Sunday, July 15, 2018

Book-A-Day 2018 #196: Shade, the Changing Man, Vol. 1: The American Scream by Milligan, Bachalo & Pennington

I'm here because I'm looking backwards. Why else would any of us be reading the first collection of a nearly thirty-year-old comics series? [1]

I recently read the first collection of the current Shade the Changing Girl series, which reminded me of this Peter Milligan/Chris Bachalo/Mark Pennington version, which began in 1990 and ran through 1996, ending after 70 issues. (As usual for corporate comics of that era, Milligan wrote the whole run, but the art team changed more often -- Bachalo ended up drawing more than half of the series, through.)

It was a fairly typical Vertigo series of the day, one of the many that followed Alan Moore's template from Swamp Thing: start with a minor DC character, one as close to a joke as possible. Take him seriously, but not in comic-book terms -- take him seriously in world-historical terms, bring in whatever other pop-culture or serious-culture material that energizes you and you can bolt onto it somehow. Run that character through horror plots, generally one or two issues long, each one encapsulating something frightening or appalling or norm-breaking. Do it all seriously, at a high pitch of writing, narrated strongly. Set it officially in the DC Universe, but don't focus on the usual four-color stuff -- maybe show it on the TV, maybe let it wander through the edges of your story.

That produced Animal Man, and Sandman, and of course Shade. It was a great model as long as Karen Berger could find new brilliant British writers to relaunch obscure DC characters, but inevitably that well ran dry [2], and Vertigo shifted to other models. Shade was probably the last big success of that initial model -- depending on if you count Sandman Mystery Theatre as this model or a Sandman brand extension -- and also brought in the perennial popular "British person ponders America" genre.

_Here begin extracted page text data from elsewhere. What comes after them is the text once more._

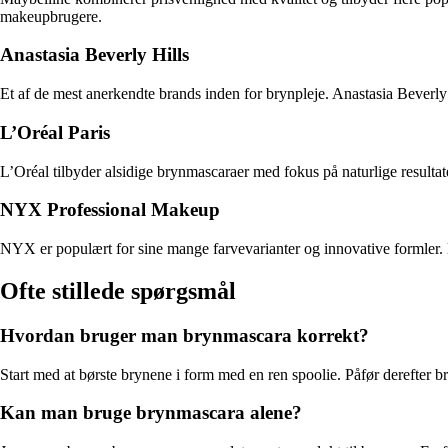
makeupbrugere.
Anastasia Beverly Hills
Et af de mest anerkendte brands inden for brynpleje. Anastasia Beverly 
L’Oréal Paris
L’Oréal tilbyder alsidige brynmascaraer med fokus på naturlige resulta
NYX Professional Makeup
NYX er populært for sine mange farvevarianter og innovative formler. B
Ofte stillede spørgsmål
Hvordan bruger man brynmascara korrekt?
Start med at børste brynene i form med en ren spoolie. Påfør derefter br
Kan man bruge brynmascara alene?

The British person in this case was Peter Milligan, who'd come to attention mostly from his work with artist Brendan McCarthy, later collected as The Best of Milligan & McCarthy. And he made the obsession of Shade America's vision of itself -- every one of those early Vertigo books had an obsession, from Sandman's storytelling to Animal Man's animal liberation to Doom Patrol's dada. As usual, a British person both sees things Americans usually miss and fundamentally misunderstands some things Americans know so deeply they don't bother to explain.

The first six issues of that 1990 series were collected at various times over the three decades since -- what I have here is the first of a series of trade paperbacks from 2009, which seems to have petered out after three volumes, with most of the series left uncollected. But that's the way of the world, isn't it? In any case, I did find and read this book: Shade the Changing Man, Vol. 1: The American Scream.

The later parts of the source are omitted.